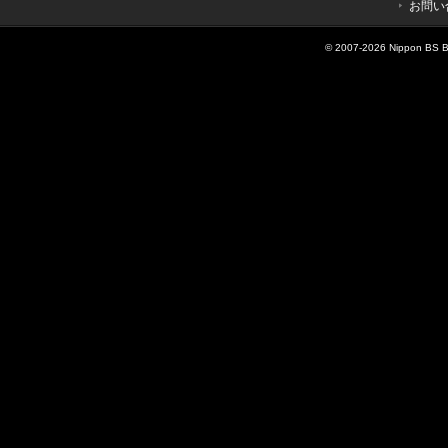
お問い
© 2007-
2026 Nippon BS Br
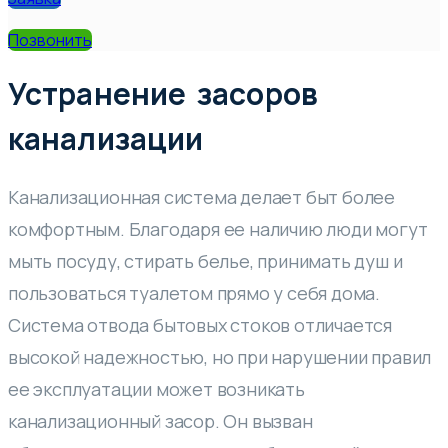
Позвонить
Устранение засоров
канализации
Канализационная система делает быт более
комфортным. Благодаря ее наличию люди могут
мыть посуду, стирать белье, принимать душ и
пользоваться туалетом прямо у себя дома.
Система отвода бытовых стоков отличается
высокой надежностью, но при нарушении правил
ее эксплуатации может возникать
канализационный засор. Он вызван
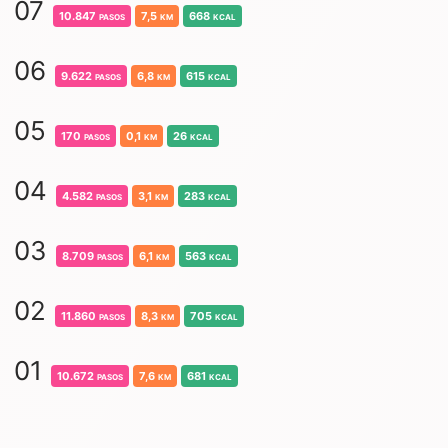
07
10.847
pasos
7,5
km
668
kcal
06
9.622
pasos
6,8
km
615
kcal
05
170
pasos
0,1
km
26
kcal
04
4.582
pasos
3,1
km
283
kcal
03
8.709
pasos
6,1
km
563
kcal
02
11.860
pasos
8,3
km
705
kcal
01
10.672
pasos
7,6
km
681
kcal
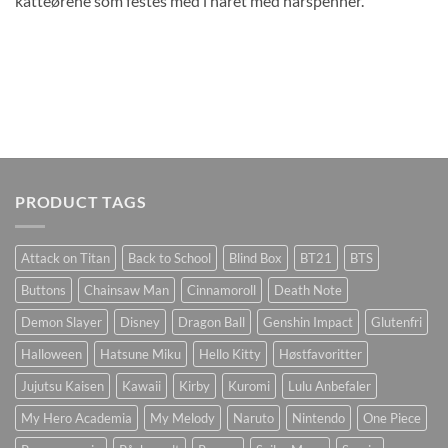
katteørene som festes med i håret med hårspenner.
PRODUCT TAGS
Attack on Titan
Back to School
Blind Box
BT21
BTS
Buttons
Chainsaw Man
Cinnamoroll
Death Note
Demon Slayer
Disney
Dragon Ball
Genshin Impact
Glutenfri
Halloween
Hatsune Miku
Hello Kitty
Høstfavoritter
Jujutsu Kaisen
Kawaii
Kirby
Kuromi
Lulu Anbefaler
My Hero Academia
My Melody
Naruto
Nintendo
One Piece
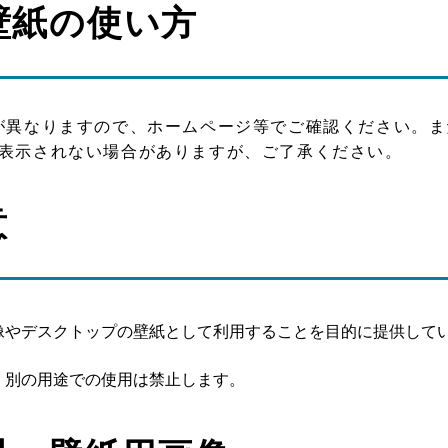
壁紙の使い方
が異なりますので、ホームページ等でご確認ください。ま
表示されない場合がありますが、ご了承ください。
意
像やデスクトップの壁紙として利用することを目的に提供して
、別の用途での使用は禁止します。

--

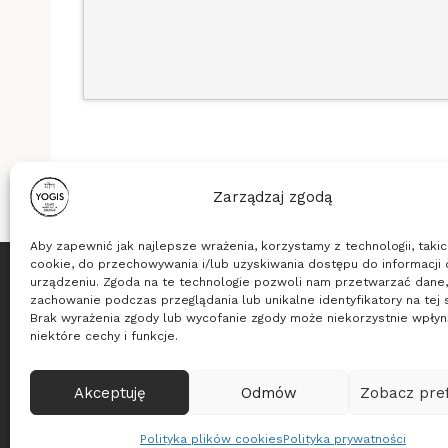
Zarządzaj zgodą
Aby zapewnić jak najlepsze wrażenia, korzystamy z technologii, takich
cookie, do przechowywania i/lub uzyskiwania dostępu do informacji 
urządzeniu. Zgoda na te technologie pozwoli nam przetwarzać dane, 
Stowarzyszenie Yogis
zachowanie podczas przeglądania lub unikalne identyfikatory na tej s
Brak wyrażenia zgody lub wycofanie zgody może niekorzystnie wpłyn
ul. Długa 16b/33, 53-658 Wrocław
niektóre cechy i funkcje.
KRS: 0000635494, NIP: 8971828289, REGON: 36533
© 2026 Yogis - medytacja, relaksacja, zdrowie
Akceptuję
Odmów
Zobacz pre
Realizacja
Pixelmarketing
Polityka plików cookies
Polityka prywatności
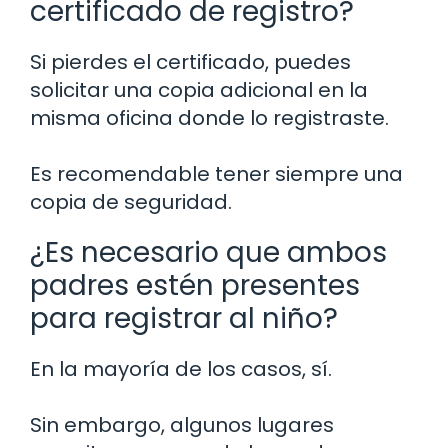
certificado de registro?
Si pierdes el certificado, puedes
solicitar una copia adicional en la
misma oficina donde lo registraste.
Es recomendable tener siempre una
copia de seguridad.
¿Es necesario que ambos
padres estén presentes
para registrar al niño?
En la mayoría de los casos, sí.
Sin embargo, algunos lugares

__Exercise brief__. Each line in the listing above that includes the word "Yogis" needs to be copied out.

__Your response__.
Stowarzyszenie Yogis
© 2026 Yogis - medytacja, relaksacja, zdrowie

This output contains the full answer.